The gentleman was correct to point out that most of Agile’s components pre-existed Agile by many years. Agile isn’t so much the original contribution as the branding; it’s a container class for an assortment of evolutionary contributions.
But still – there must be a singular advantage to Agile vs. not-Agile.
I’ve picked two ways to examine the difference:
1) Compare a well-run Agile project to a well-run non-Agile project.
2) Compare a poorly run Agile project to a poorly run non-Agile project.
By “non-Agile” I mean new product development using a stage-gate process that incorporates formal requirement validation and documented traceability from requirements to design to code to test procedure. A configuration control board would meet at intervals to consider proposed changes to scope. All content, scope, and innovation would be introduced top-down and management would use EVM (earned value management) for programmatic accountability.
Case #1: All things otherwise equal and both projects are well run. In this scenario an Agile project will simply waste less , whether in time spent preparing charts for a Critical Design Review or effort devoted to politicking by CCB members. Both types of project can achieve comparable final results; however, an Agile project will do it with less waste. The bigger the project, the bigger the savings.

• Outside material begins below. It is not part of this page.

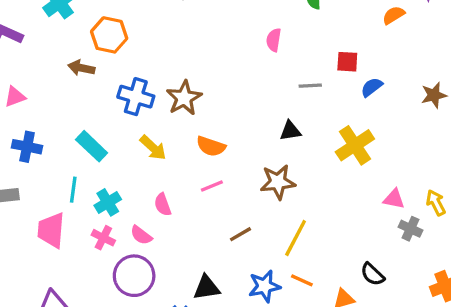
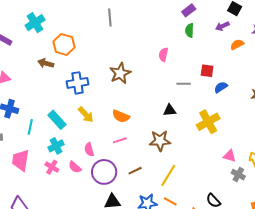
blue cross: (136, 97) -> (77, 83), turned -30
brown star: (184, 98) -> (120, 73), moved
cyan rectangle: (92, 146) -> (57, 120), moved
cyan line: (73, 190) -> (30, 127), moved
purple circle: (134, 276) -> (104, 172), moved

Case #2: All things otherwise equal and both projects are poorly run. In this scenario both projects could be at high risk for failure; Agile offers little to prevent that. Instead, Agile provides a faster road to failure when things go south. A conventional project can burn money for years without anyone admitting it’s doomed. EVM combined with stage gate development inevitably misleads executives during the first two-thirds of a project's schedule/budget. At some point executives feel the need to throw good money after bad to salvage the investment…not a good situation to be in. By comparison, Agile offers fewer false indicators of success. Things disintegrate fairly quickly and boldly when an Agile project enters the atmosphere sideways.
My conclusion is that Agile offers executive management two key advantages: First, it is more cost effective because it avoids systematic waste that is otherwise common. Second, it has greater accountability because it puts execution center stage and project managers cannot hide behind EVM reports that might be misleading.